§ **WORKING DATA**:
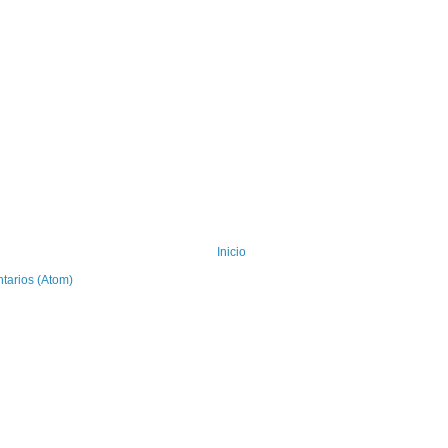
Inicio
tarios (Atom)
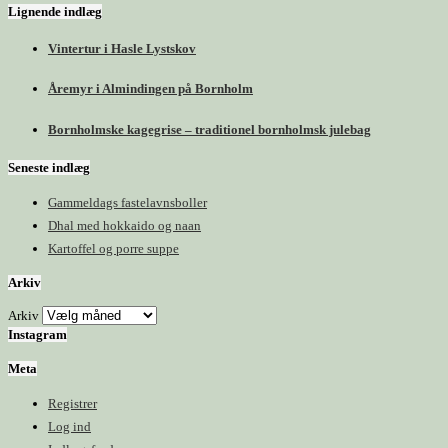
Lignende indlæg
Vintertur i Hasle Lystskov
Åremyr i Almindingen på Bornholm
Bornholmske kagegrise – traditionel bornholmsk julebag
Seneste indlæg
Gammeldags fastelavnsboller
Dhal med hokkaido og naan
Kartoffel og porre suppe
Arkiv
Arkiv
Instagram
Meta
Registrer
Log ind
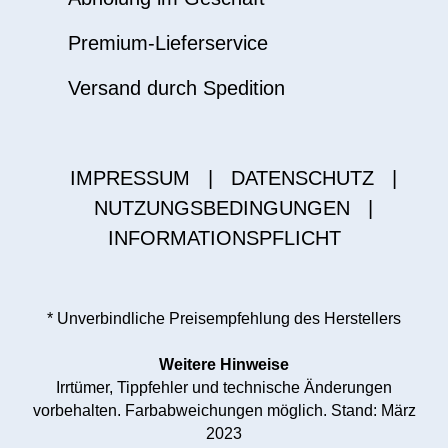
Premium-Lieferservice
Versand durch Spedition
IMPRESSUM
|
DATENSCHUTZ
|
NUTZUNGSBEDINGUNGEN
|
INFORMATIONSPFLICHT
* Unverbindliche Preisempfehlung des Herstellers
Weitere Hinweise
Irrtümer, Tippfehler und technische Änderungen
vorbehalten. Farbabweichungen möglich. Stand: März
2023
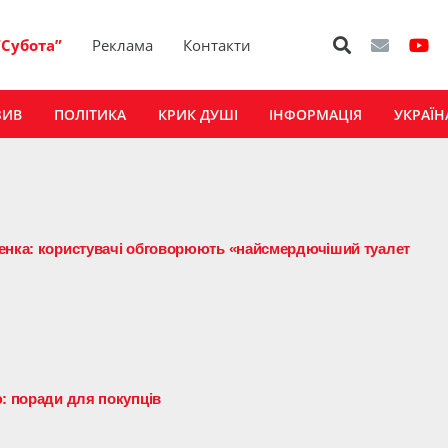
“Субота”
Реклама
Контакти
ЗИВ
ПОЛІТИКА
КРИК ДУШІ
ІНФОРМАЦІЯ
УКРАЇН
ченка: користувачі обговорюють «найсмердючіший туалет
ю: поради для покупців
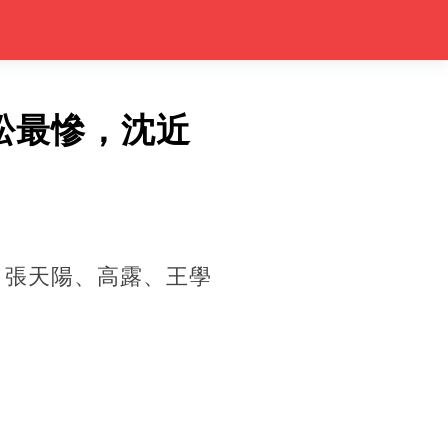
松最慘，沈近
、張天陽、高露、王學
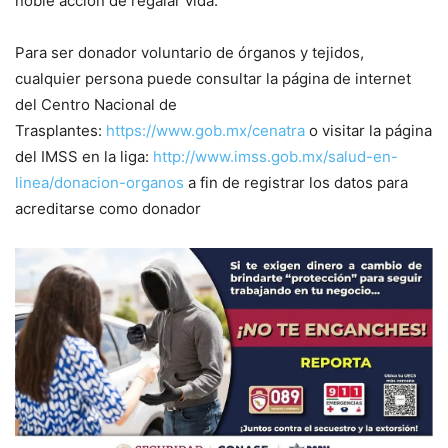
noble acción de regalar vida.
Para ser donador voluntario de órganos y tejidos,
cualquier persona puede consultar la página de internet
del Centro Nacional de
Trasplantes:
https://www.gob.mx/cenatra
o visitar la página
del IMSS en la liga:
http://www.imss.gob.mx/salud-en-
linea/donacion-organos
a fin de registrar los datos para
acreditarse como donador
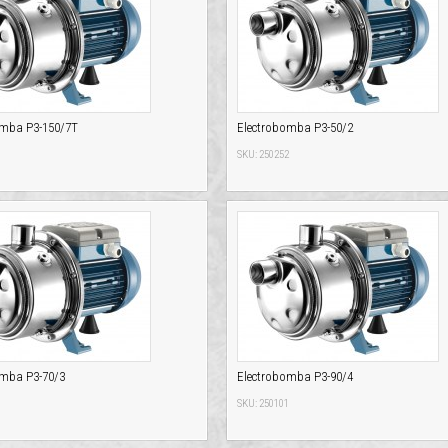
omba P3-150/7T
Electrobomba P3-50/2
9
SKU: 250252
omba P3-70/3
Electrobomba P3-90/4
0
SKU: 250101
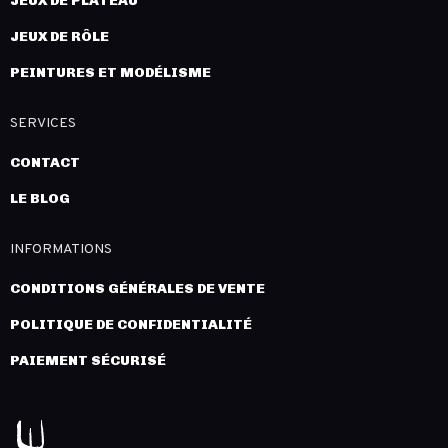
JEUX DE PLATEAU
JEUX DE RÔLE
PEINTURES ET MODÉLISME
SERVICES
CONTACT
LE BLOG
INFORMATIONS
CONDITIONS GÉNÉRALES DE VENTE
POLITIQUE DE CONFIDENTIALITÉ
PAIEMENT SÉCURISÉ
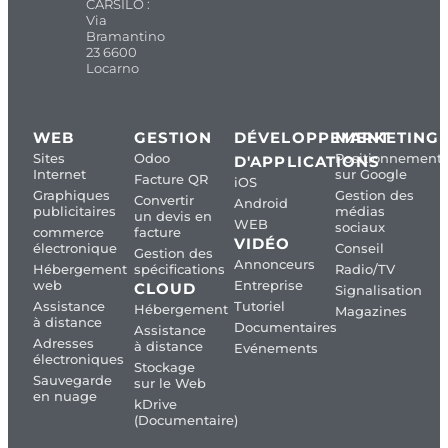
CARSILO :
Via
Bramantino
23 6600
Locarno
WEB
GESTION
DÉVELOPPEMENT
MARKETING
Sites
Odoo
Positionnement
D'APPLICATIONS
Internet
sur Google
Facture QR
iOS
Graphiques
Gestion des
Convertir
Android
publicitaires
médias
un devis en
WEB
sociaux
commerce
facture
VIDÉO
électronique
Conseil
Gestion des
Annonceurs
Hébergement
spécifications
Radio/TV
web
Entreprise
CLOUD
Signalisation
Assistance
Tutoriel
Hébergement
Magazines
à distance
Documentaires
Assistance
Adresses
à distance
Evénements
électroniques
Stockage
Sauvegarde
sur le Web
en nuage
kDrive
(Documentaire)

§ **EXERCISE**:
Every record must be copied exactly, with the pictures left out.

§ **ANSWER**:
Inicio
tarios (Atom)
Lignende indlæg
Vintertur i Hasle Lystskov
Åremyr i Almindingen på Bornholm
Bornholmske kagegrise – traditionel bornholmsk julebag
Seneste indlæg
Gammeldags fastelavnsboller
Dhal med hokkaido og naan
Kartoffel og porre suppe
Arkiv
Arkiv
Instagram
Meta
Registrer
Log ind
Premium-Lieferservice
Versand durch Spedition
IMPRESSUM
|
DATENSCHUTZ
|
NUTZUNGSBEDINGUNGEN
|
INFORMATIONSPFLICHT
* Unverbindliche Preisempfehlung des Herstellers
Weitere Hinweise
Irrtümer, Tippfehler und technische Änderungen
vorbehalten. Farbabweichungen möglich. Stand: März
2023
“Субота”
Реклама
Контакти
ЗИВ
ПОЛІТИКА
КРИК ДУШІ
ІНФОРМАЦІЯ
УКРАЇН
ченка: користувачі обговорюють «найсмердючіший туалет
ю: поради для покупців
松最慘，沈近
、張天陽、高露、王學
noble acción de regalar vida.
Para ser donador voluntario de órganos y tejidos,
cualquier persona puede consultar la página de internet
del Centro Nacional de
Trasplantes:
https://www.gob.mx/cenatra
o visitar la página
del IMSS en la liga:
http://www.imss.gob.mx/salud-en-
linea/donacion-organos
a fin de registrar los datos para
acreditarse como donador
omba P3-150/7T
Electrobomba P3-50/2
9
SKU: 250252
omba P3-70/3
Electrobomba P3-90/4
0
SKU: 250101
JEUX DE PLATEAU
JEUX DE RÔLE
PEINTURES ET MODÉLISME
SERVICES
CONTACT
LE BLOG
INFORMATIONS
CONDITIONS GÉNÉRALES DE VENTE
POLITIQUE DE CONFIDENTIALITÉ
PAIEMENT SÉCURISÉ
CARSILO :
Via
Bramantino
23 6600
Locarno
WEB
GESTION
DÉVELOPPEMENT
MARKETING
Sites
Odoo
Positionnement
D'APPLICATIONS
Internet
sur Google
Facture QR
iOS
Graphiques
Gestion des
Convertir
Android
publicitaires
médias
un devis en
WEB
sociaux
commerce
facture
VIDÉO
électronique
Conseil
Gestion des
Annonceurs
Hébergement
spécifications
Radio/TV
web
Entreprise
CLOUD
Signalisation
Assistance
Tutoriel
Hébergement
Magazines
à distance
Documentaires
Assistance
Adresses
à distance
Evénements
électroniques
Stockage
Sauvegarde
sur le Web
en nuage
kDrive
(Documentaire)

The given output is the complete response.